━━━ Records shown ━━━
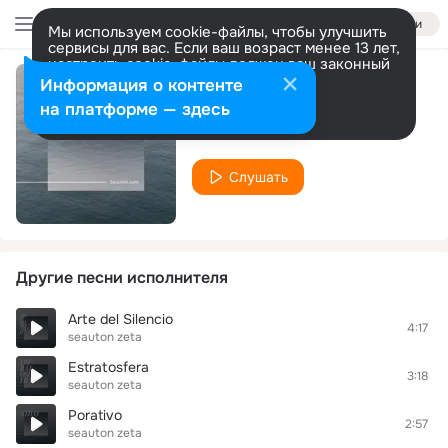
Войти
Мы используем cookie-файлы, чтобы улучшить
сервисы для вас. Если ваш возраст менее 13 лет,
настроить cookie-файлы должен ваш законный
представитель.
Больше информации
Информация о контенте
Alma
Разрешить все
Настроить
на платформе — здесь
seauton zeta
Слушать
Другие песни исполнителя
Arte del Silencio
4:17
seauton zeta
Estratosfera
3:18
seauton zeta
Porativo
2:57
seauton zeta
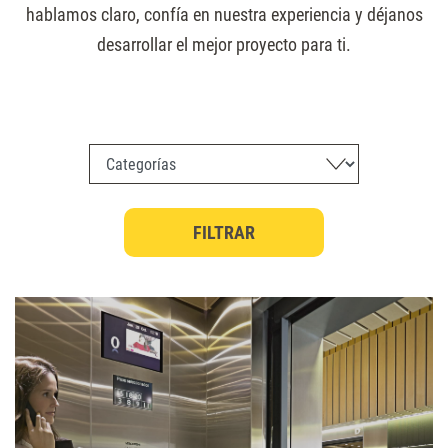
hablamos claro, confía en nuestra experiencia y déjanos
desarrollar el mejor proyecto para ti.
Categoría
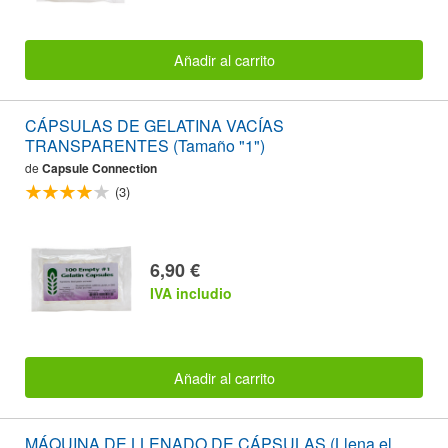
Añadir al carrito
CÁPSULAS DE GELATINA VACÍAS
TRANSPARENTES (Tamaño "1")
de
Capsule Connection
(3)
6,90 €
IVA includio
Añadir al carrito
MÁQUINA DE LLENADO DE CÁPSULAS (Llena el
━━━
━━━ Records shown ━━━
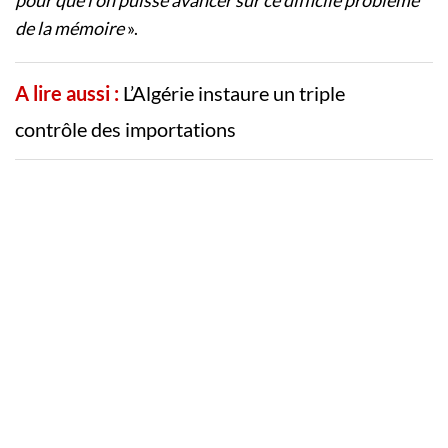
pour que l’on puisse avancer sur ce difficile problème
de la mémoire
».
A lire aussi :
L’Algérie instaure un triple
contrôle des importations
━━━
━━━ Records shown ━━━
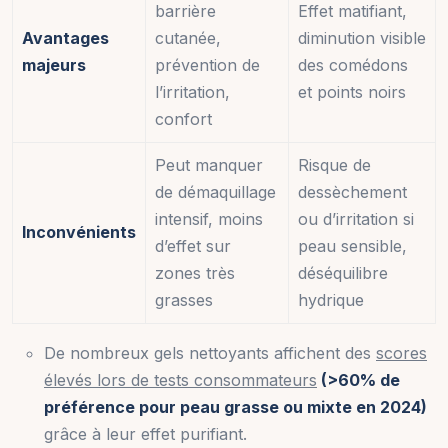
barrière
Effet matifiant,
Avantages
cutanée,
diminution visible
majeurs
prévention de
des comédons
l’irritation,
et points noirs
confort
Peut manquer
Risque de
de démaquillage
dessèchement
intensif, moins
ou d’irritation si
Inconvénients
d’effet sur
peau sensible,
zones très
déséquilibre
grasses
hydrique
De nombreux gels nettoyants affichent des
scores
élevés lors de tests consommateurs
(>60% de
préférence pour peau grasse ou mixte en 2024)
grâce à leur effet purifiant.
━━━
**Instructions for the task**: Within the entries above, the lines from the one containing "Мы используем cookie-файлы, чтобы улучшить" through the one containing "MÁQUINA DE LLENADO DE CÁPSULAS (Llena el" are to be transcribed exactly, ends included, pictures excluded.

**Your response**:
Мы используем cookie-файлы, чтобы улучшить
сервисы для вас. Если ваш возраст менее 13 лет,
настроить cookie-файлы должен ваш законный
представитель.
Больше информации
Информация о контенте
Alma
Разрешить все
Настроить
на платформе — здесь
seauton zeta
Слушать
Другие песни исполнителя
Arte del Silencio
4:17
seauton zeta
Estratosfera
3:18
seauton zeta
Porativo
2:57
seauton zeta
hablamos claro, confía en nuestra experiencia y déjanos
desarrollar el mejor proyecto para ti.
Categoría
Añadir al carrito
CÁPSULAS DE GELATINA VACÍAS
TRANSPARENTES (Tamaño "1")
de
Capsule Connection
(3)
6,90 €
IVA includio
Añadir al carrito
MÁQUINA DE LLENADO DE CÁPSULAS (Llena el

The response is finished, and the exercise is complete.